Les anniversaires surprises. Je sais que certains rêvent qu’un être cher organise une fête surprise, mais il me semble que c’est la version sociale d’une farce ou un cauchemar où vous vous présentez nue à une importante réunion de travail. A moins d’aimer être le centre de l’attention, ce qui est loin d’être mon cas, merci mais non merci.

Le nouvel an. Être obligée de rester éveillée jusqu’à minuit pour célébrer la nouvelle année décidée par le calendrier gregorien m’irrite. Cet espoir mis dans le 1er janvier, nouveau jour où on peut prendre de nouvelles résolutions comme ci les malheurs d’hier allaient disparaitre par magie. Je n’ai jamais aimé les fêtes à jour fixe. Et quoi de plus énervant/déprimant/vexant (rayer si nécessaire) quand on n’a personne à embrasser à minuit.

Le courrier. Fini le temps des lettres d’amoureux, d’amis, les cartes postales romantiques ou humoristiques. Maintenant ce ne sont que factures et offres publicitaires.

Les massages. Un massage est rarement relaxant. Il fait trop froid ou trop chaud dans la cabine. La musique « chill out » ou le best of des meilleures musiques classiques d’un CD trouvé en promo dans une boutique nature et découverte n’aide pas à la relaxation. Et comment fait-on pour se rhabiller avec toute cette huile sur le corps? Sans compter les cheveux devenus graisseux et incoiffables après le passage des mains de la masseuse sur son crâne.

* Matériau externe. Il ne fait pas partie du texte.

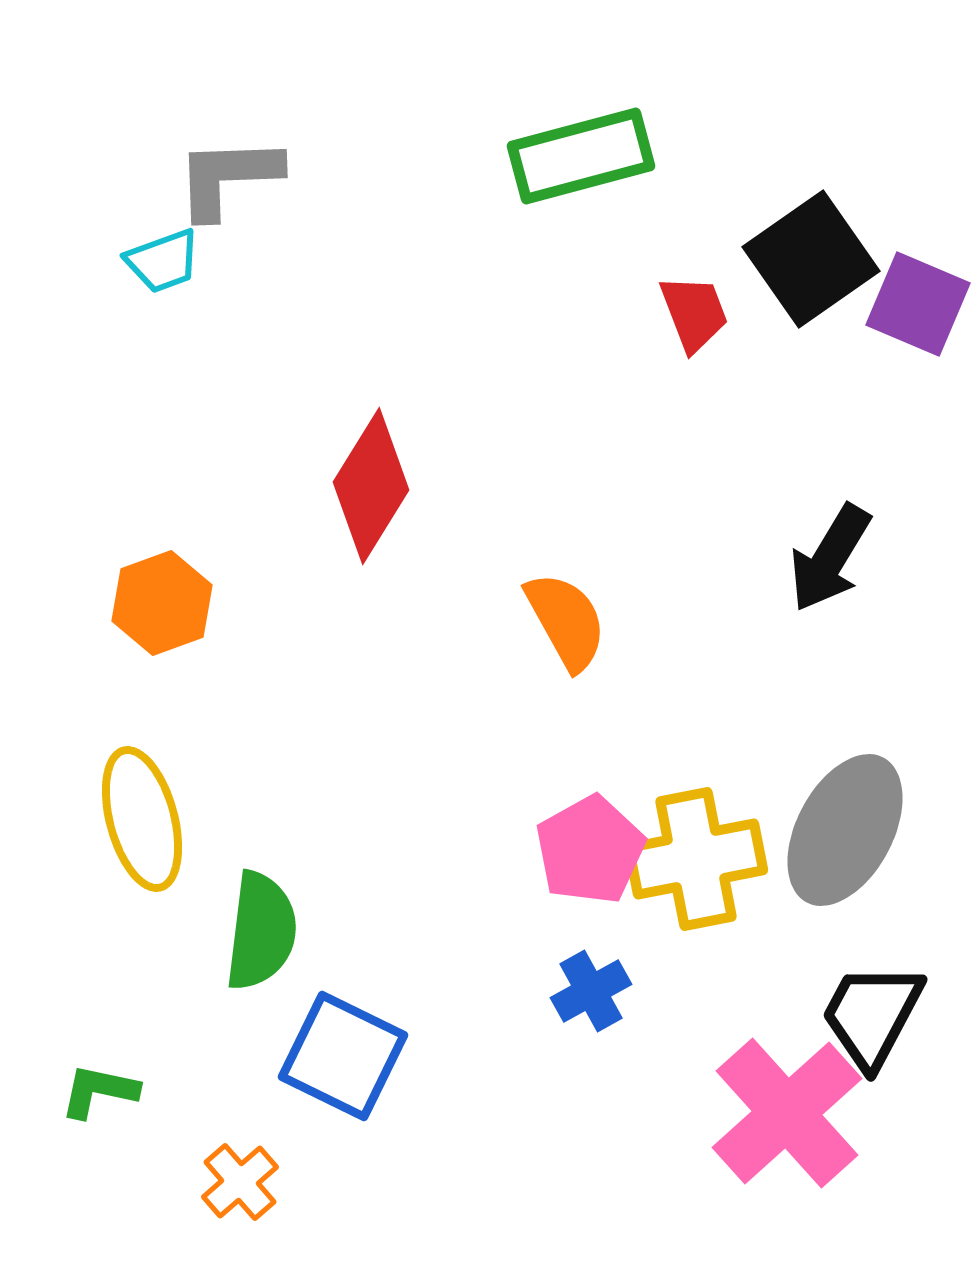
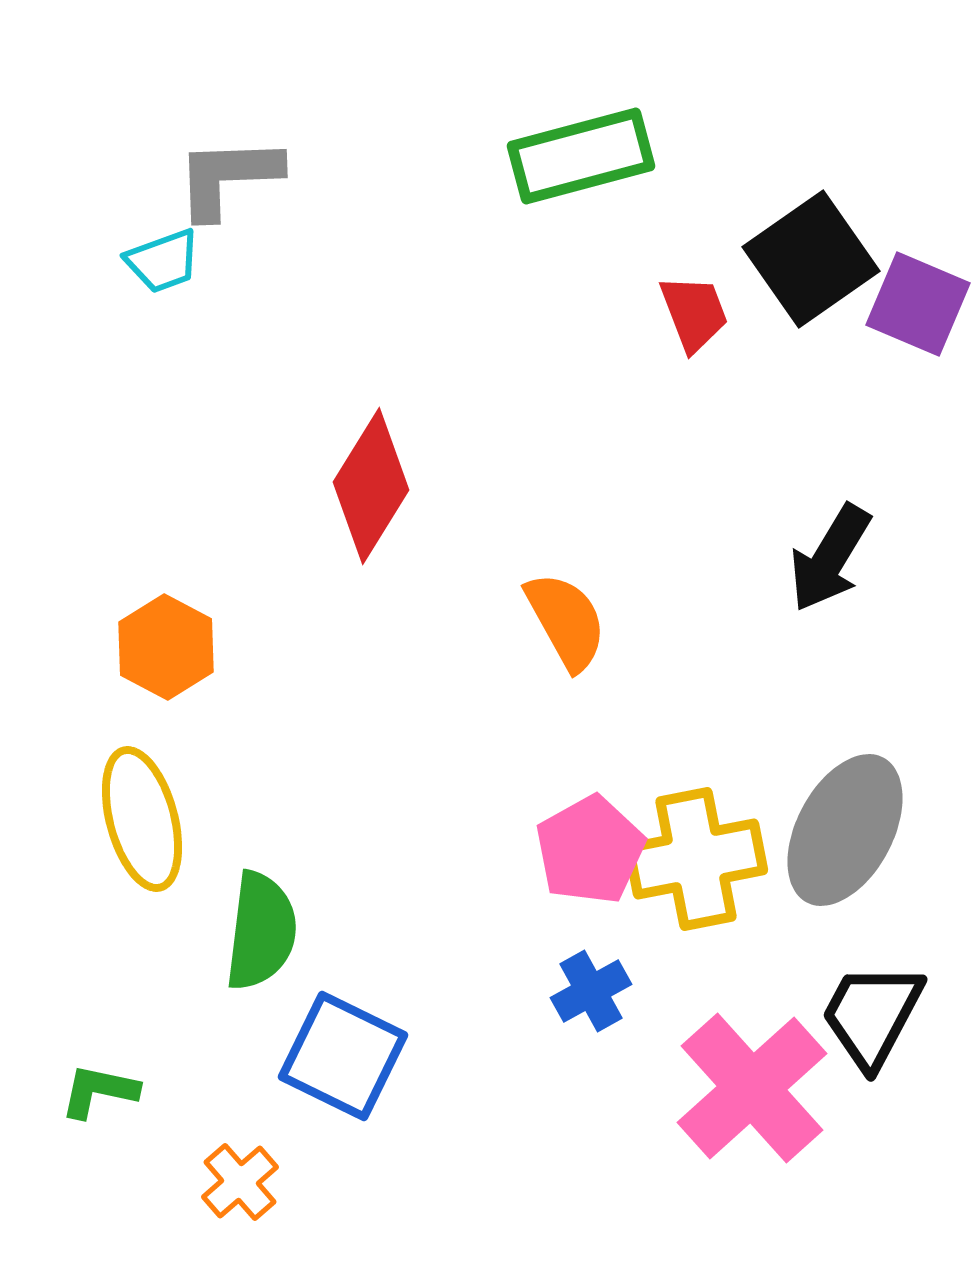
orange hexagon: moved 4 px right, 44 px down; rotated 12 degrees counterclockwise
pink cross: moved 35 px left, 25 px up
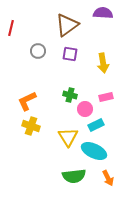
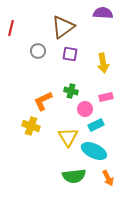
brown triangle: moved 4 px left, 2 px down
green cross: moved 1 px right, 4 px up
orange L-shape: moved 16 px right
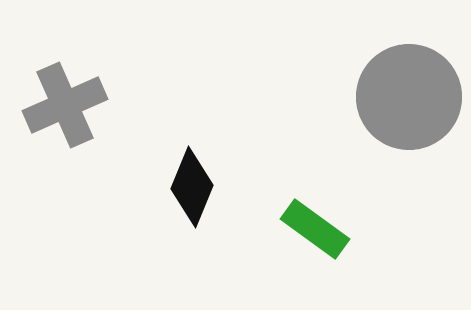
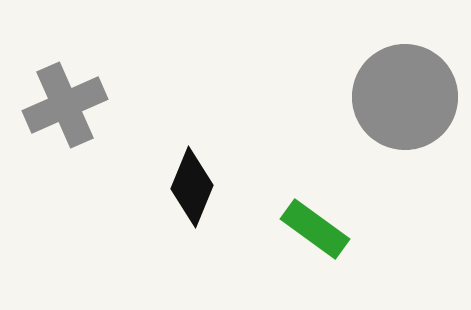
gray circle: moved 4 px left
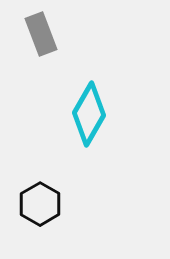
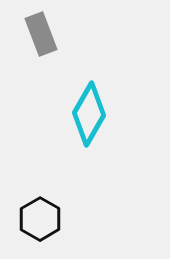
black hexagon: moved 15 px down
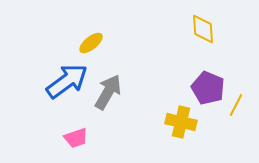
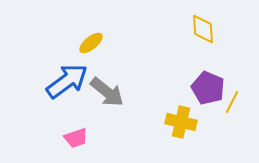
gray arrow: moved 1 px left; rotated 99 degrees clockwise
yellow line: moved 4 px left, 3 px up
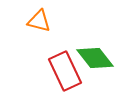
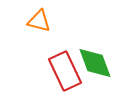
green diamond: moved 5 px down; rotated 18 degrees clockwise
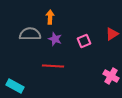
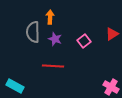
gray semicircle: moved 3 px right, 2 px up; rotated 90 degrees counterclockwise
pink square: rotated 16 degrees counterclockwise
pink cross: moved 11 px down
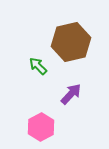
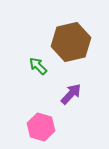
pink hexagon: rotated 16 degrees counterclockwise
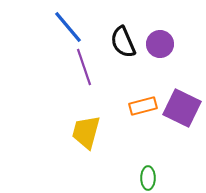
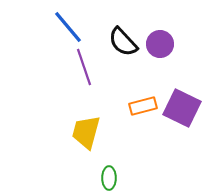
black semicircle: rotated 20 degrees counterclockwise
green ellipse: moved 39 px left
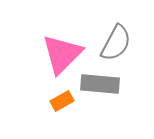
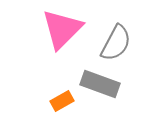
pink triangle: moved 25 px up
gray rectangle: rotated 15 degrees clockwise
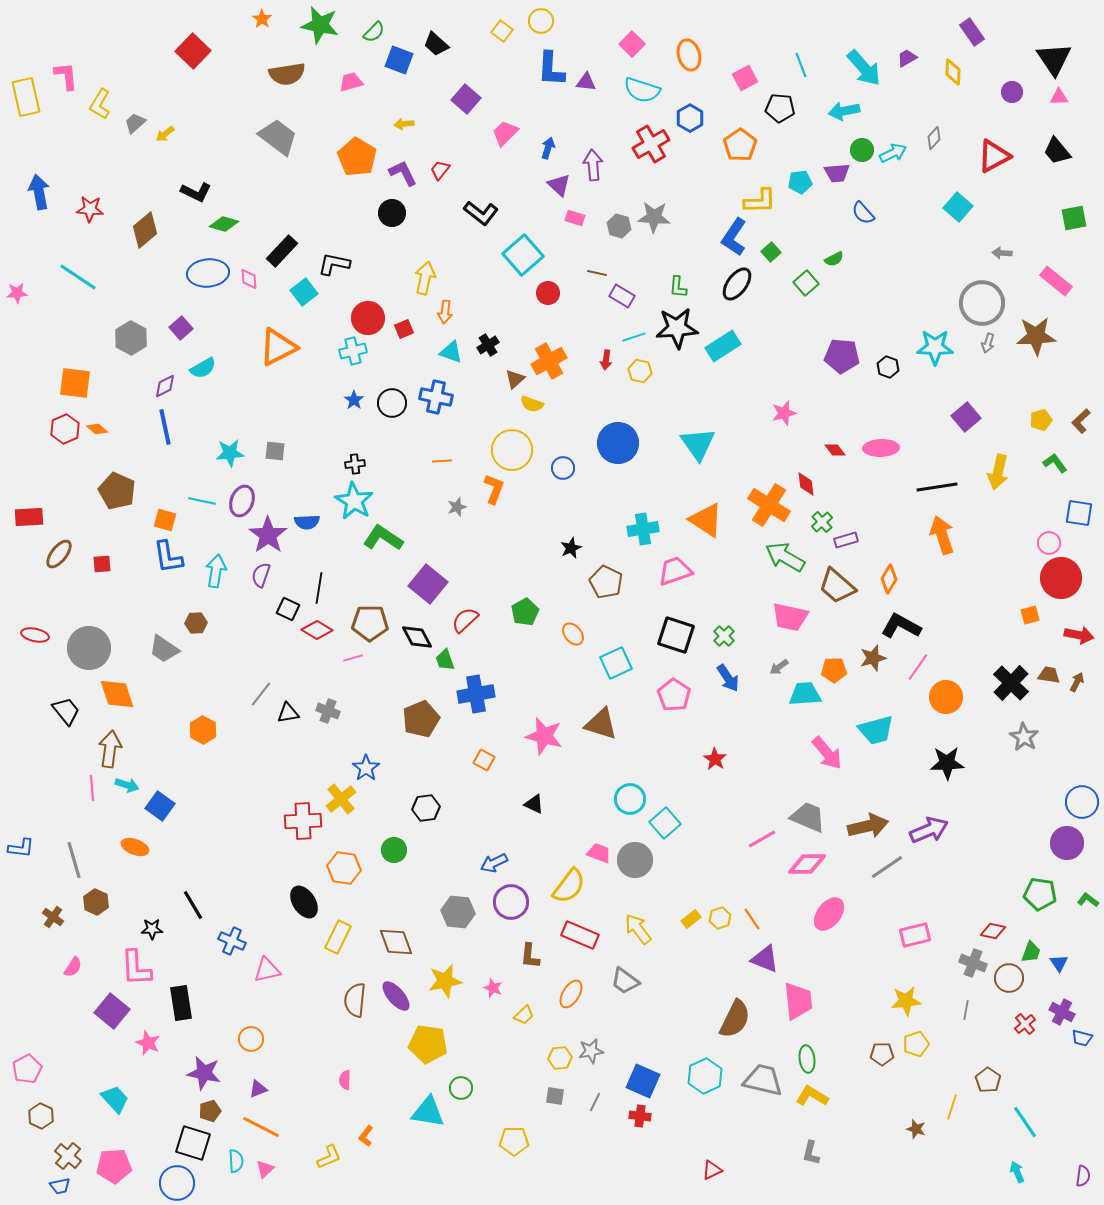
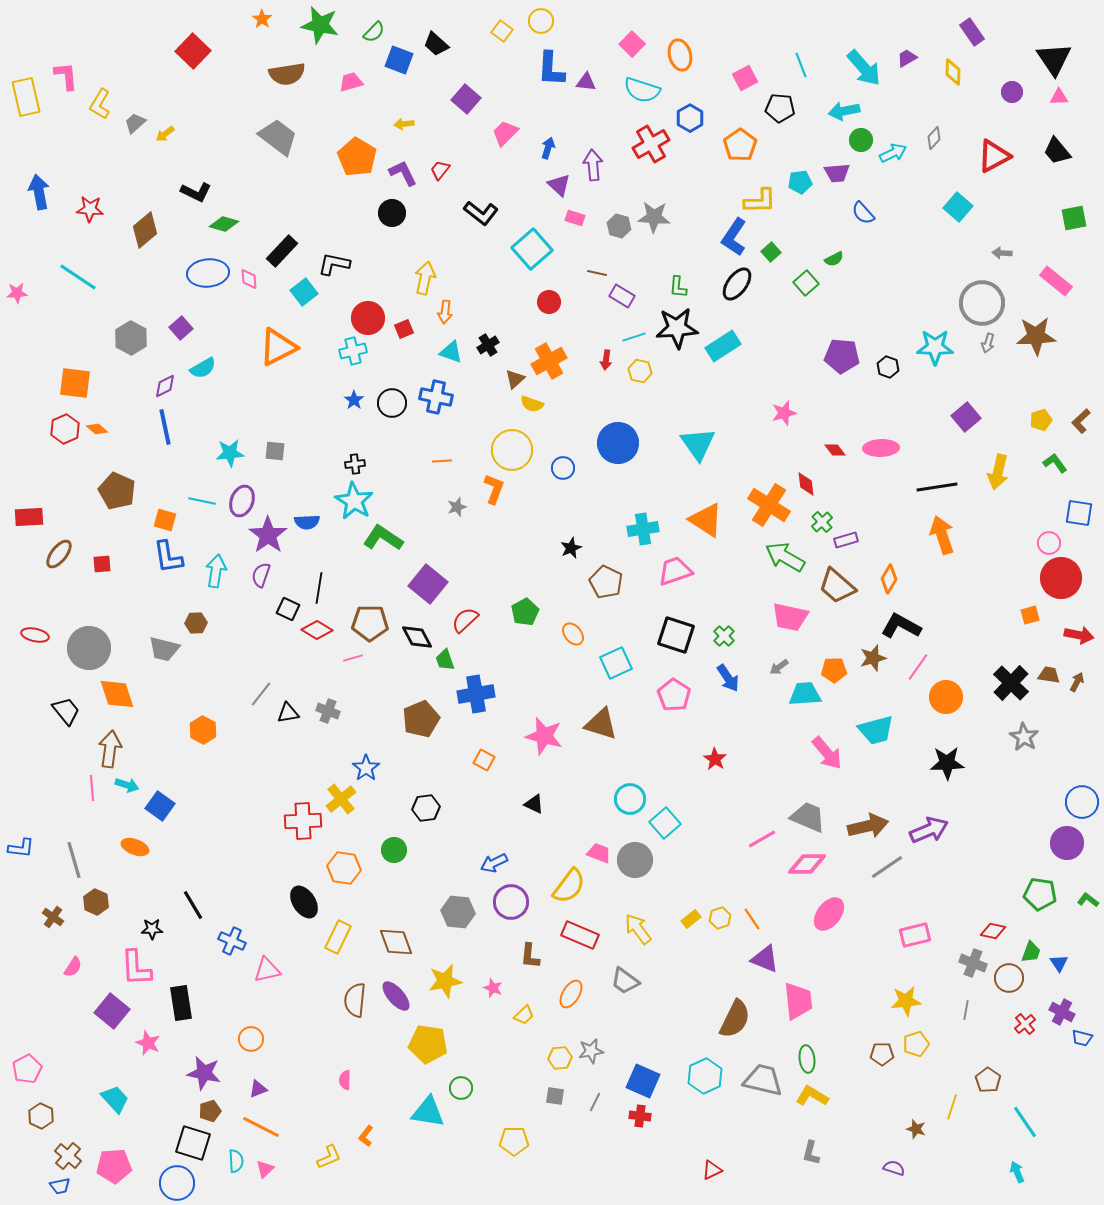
orange ellipse at (689, 55): moved 9 px left
green circle at (862, 150): moved 1 px left, 10 px up
cyan square at (523, 255): moved 9 px right, 6 px up
red circle at (548, 293): moved 1 px right, 9 px down
gray trapezoid at (164, 649): rotated 20 degrees counterclockwise
purple semicircle at (1083, 1176): moved 189 px left, 8 px up; rotated 80 degrees counterclockwise
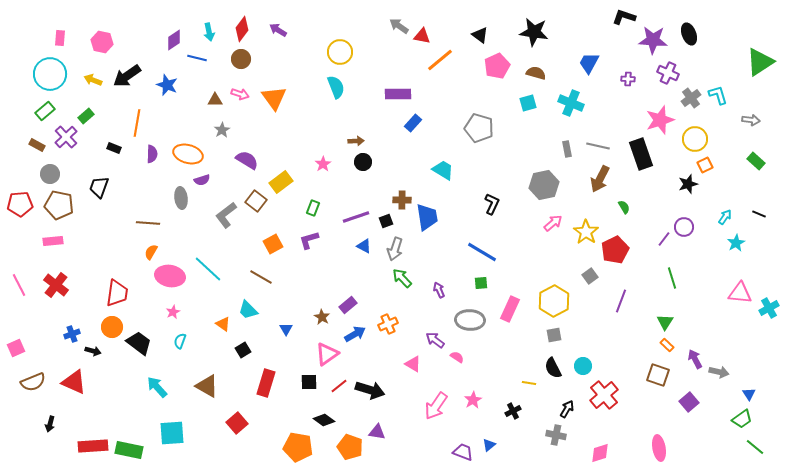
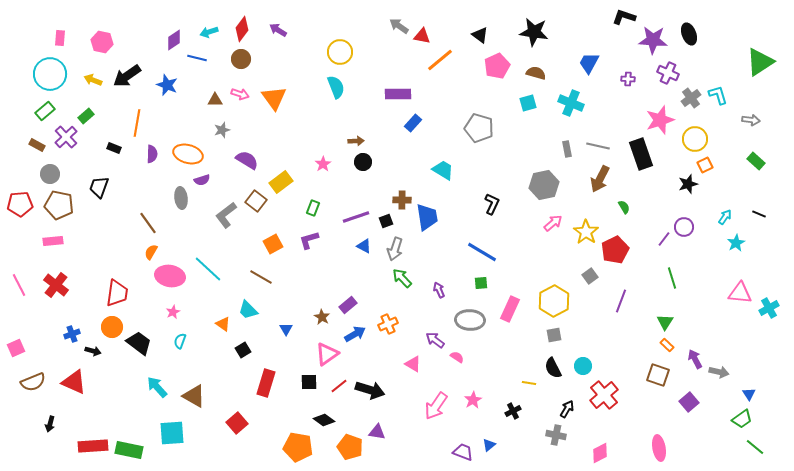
cyan arrow at (209, 32): rotated 84 degrees clockwise
gray star at (222, 130): rotated 14 degrees clockwise
brown line at (148, 223): rotated 50 degrees clockwise
brown triangle at (207, 386): moved 13 px left, 10 px down
pink diamond at (600, 453): rotated 10 degrees counterclockwise
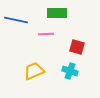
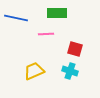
blue line: moved 2 px up
red square: moved 2 px left, 2 px down
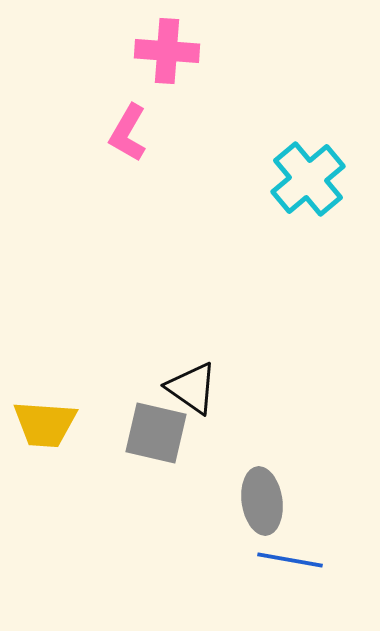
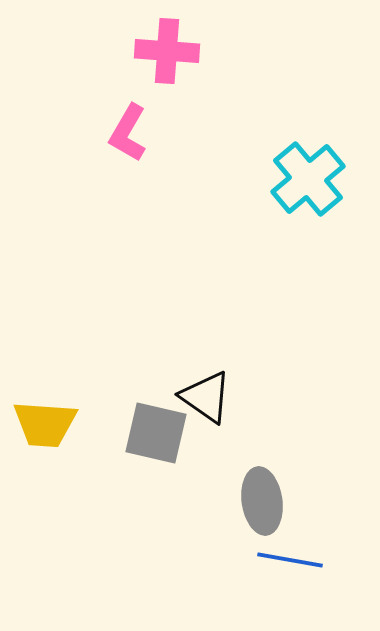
black triangle: moved 14 px right, 9 px down
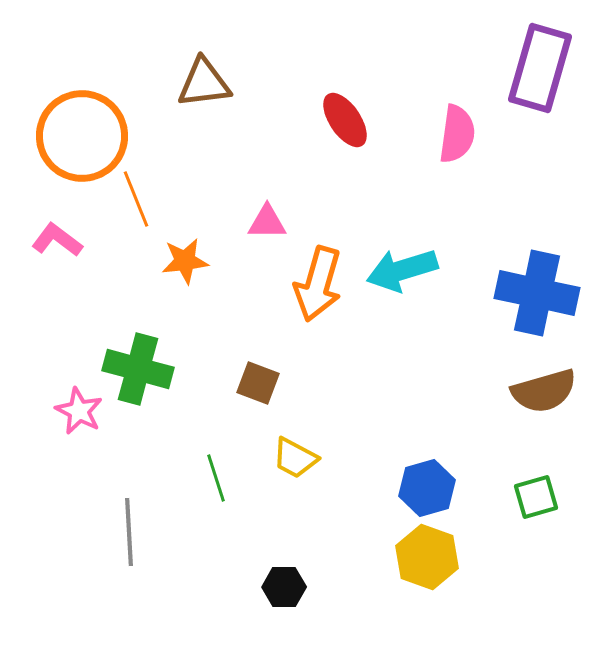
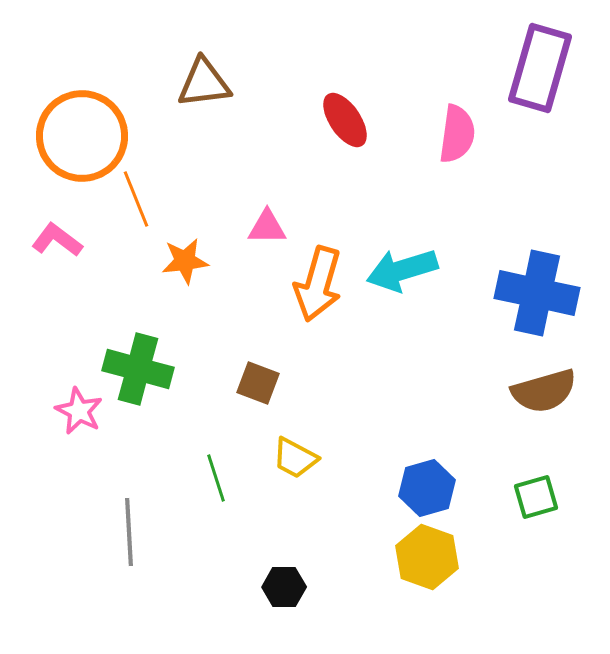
pink triangle: moved 5 px down
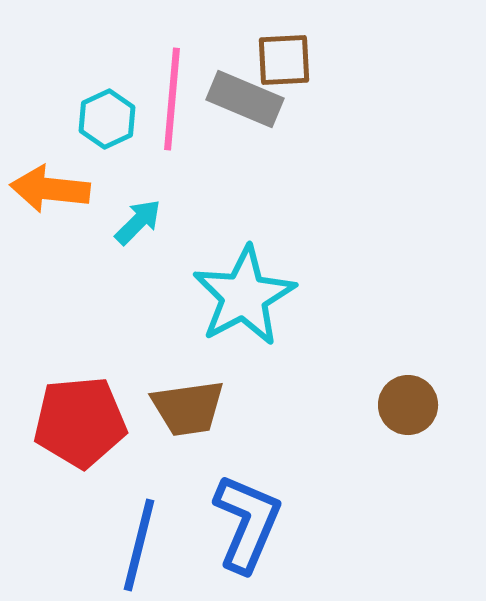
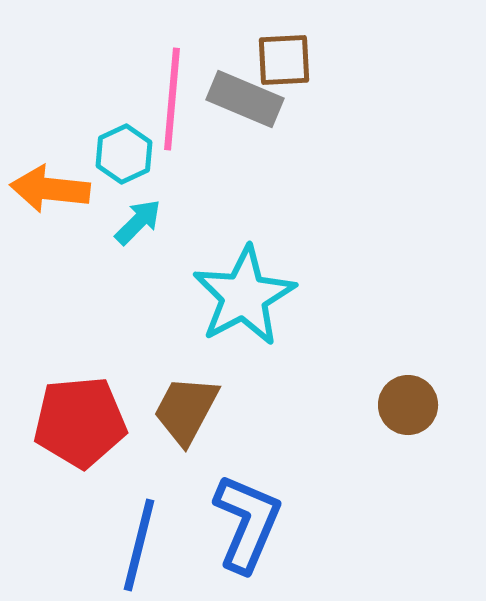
cyan hexagon: moved 17 px right, 35 px down
brown trapezoid: moved 2 px left, 2 px down; rotated 126 degrees clockwise
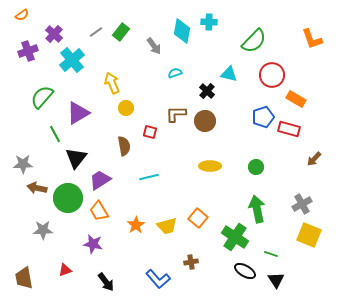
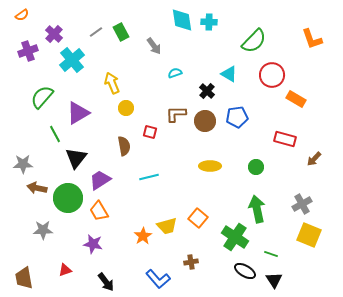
cyan diamond at (182, 31): moved 11 px up; rotated 20 degrees counterclockwise
green rectangle at (121, 32): rotated 66 degrees counterclockwise
cyan triangle at (229, 74): rotated 18 degrees clockwise
blue pentagon at (263, 117): moved 26 px left; rotated 10 degrees clockwise
red rectangle at (289, 129): moved 4 px left, 10 px down
orange star at (136, 225): moved 7 px right, 11 px down
black triangle at (276, 280): moved 2 px left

Les boutiques. Oh non… non, non, pas pour moi. Je ne veux pas aller dans les magasins. La musique est insupportable et trop forte, il y a la queue pour les cabines d’essayage et il y a trop de monde. Et non je n’ai plus BESOIN de fringues. J’en ai peut être envie mais certainement pas besoin. J’ai vérifié. J’ai assez de jeans, pulls et boots pour passer l’hiver.

Le coiffeur. Ne me touchez pas les cheveux. Je ne supporte pas. Je préfère le dentiste au coiffeur. C’est pour ça que mes dents sont impeccables et mes cheveux pas.

La plage. Trop de monde, trop de bruit, le sable qui se met partout, l’odeur doucereuse de la crème solaire, la chaleur, l’eau de mer qui pique et j’en passe. La plage n’est belle que déserte, en hiver, sous un ciel gris.

Les compliments. Vous vous moquez, c’est ça? Je préfère mille fois une taquinerie qu’un compliment.

Et vous, quels sont ces plaisirs qui vous horripilent?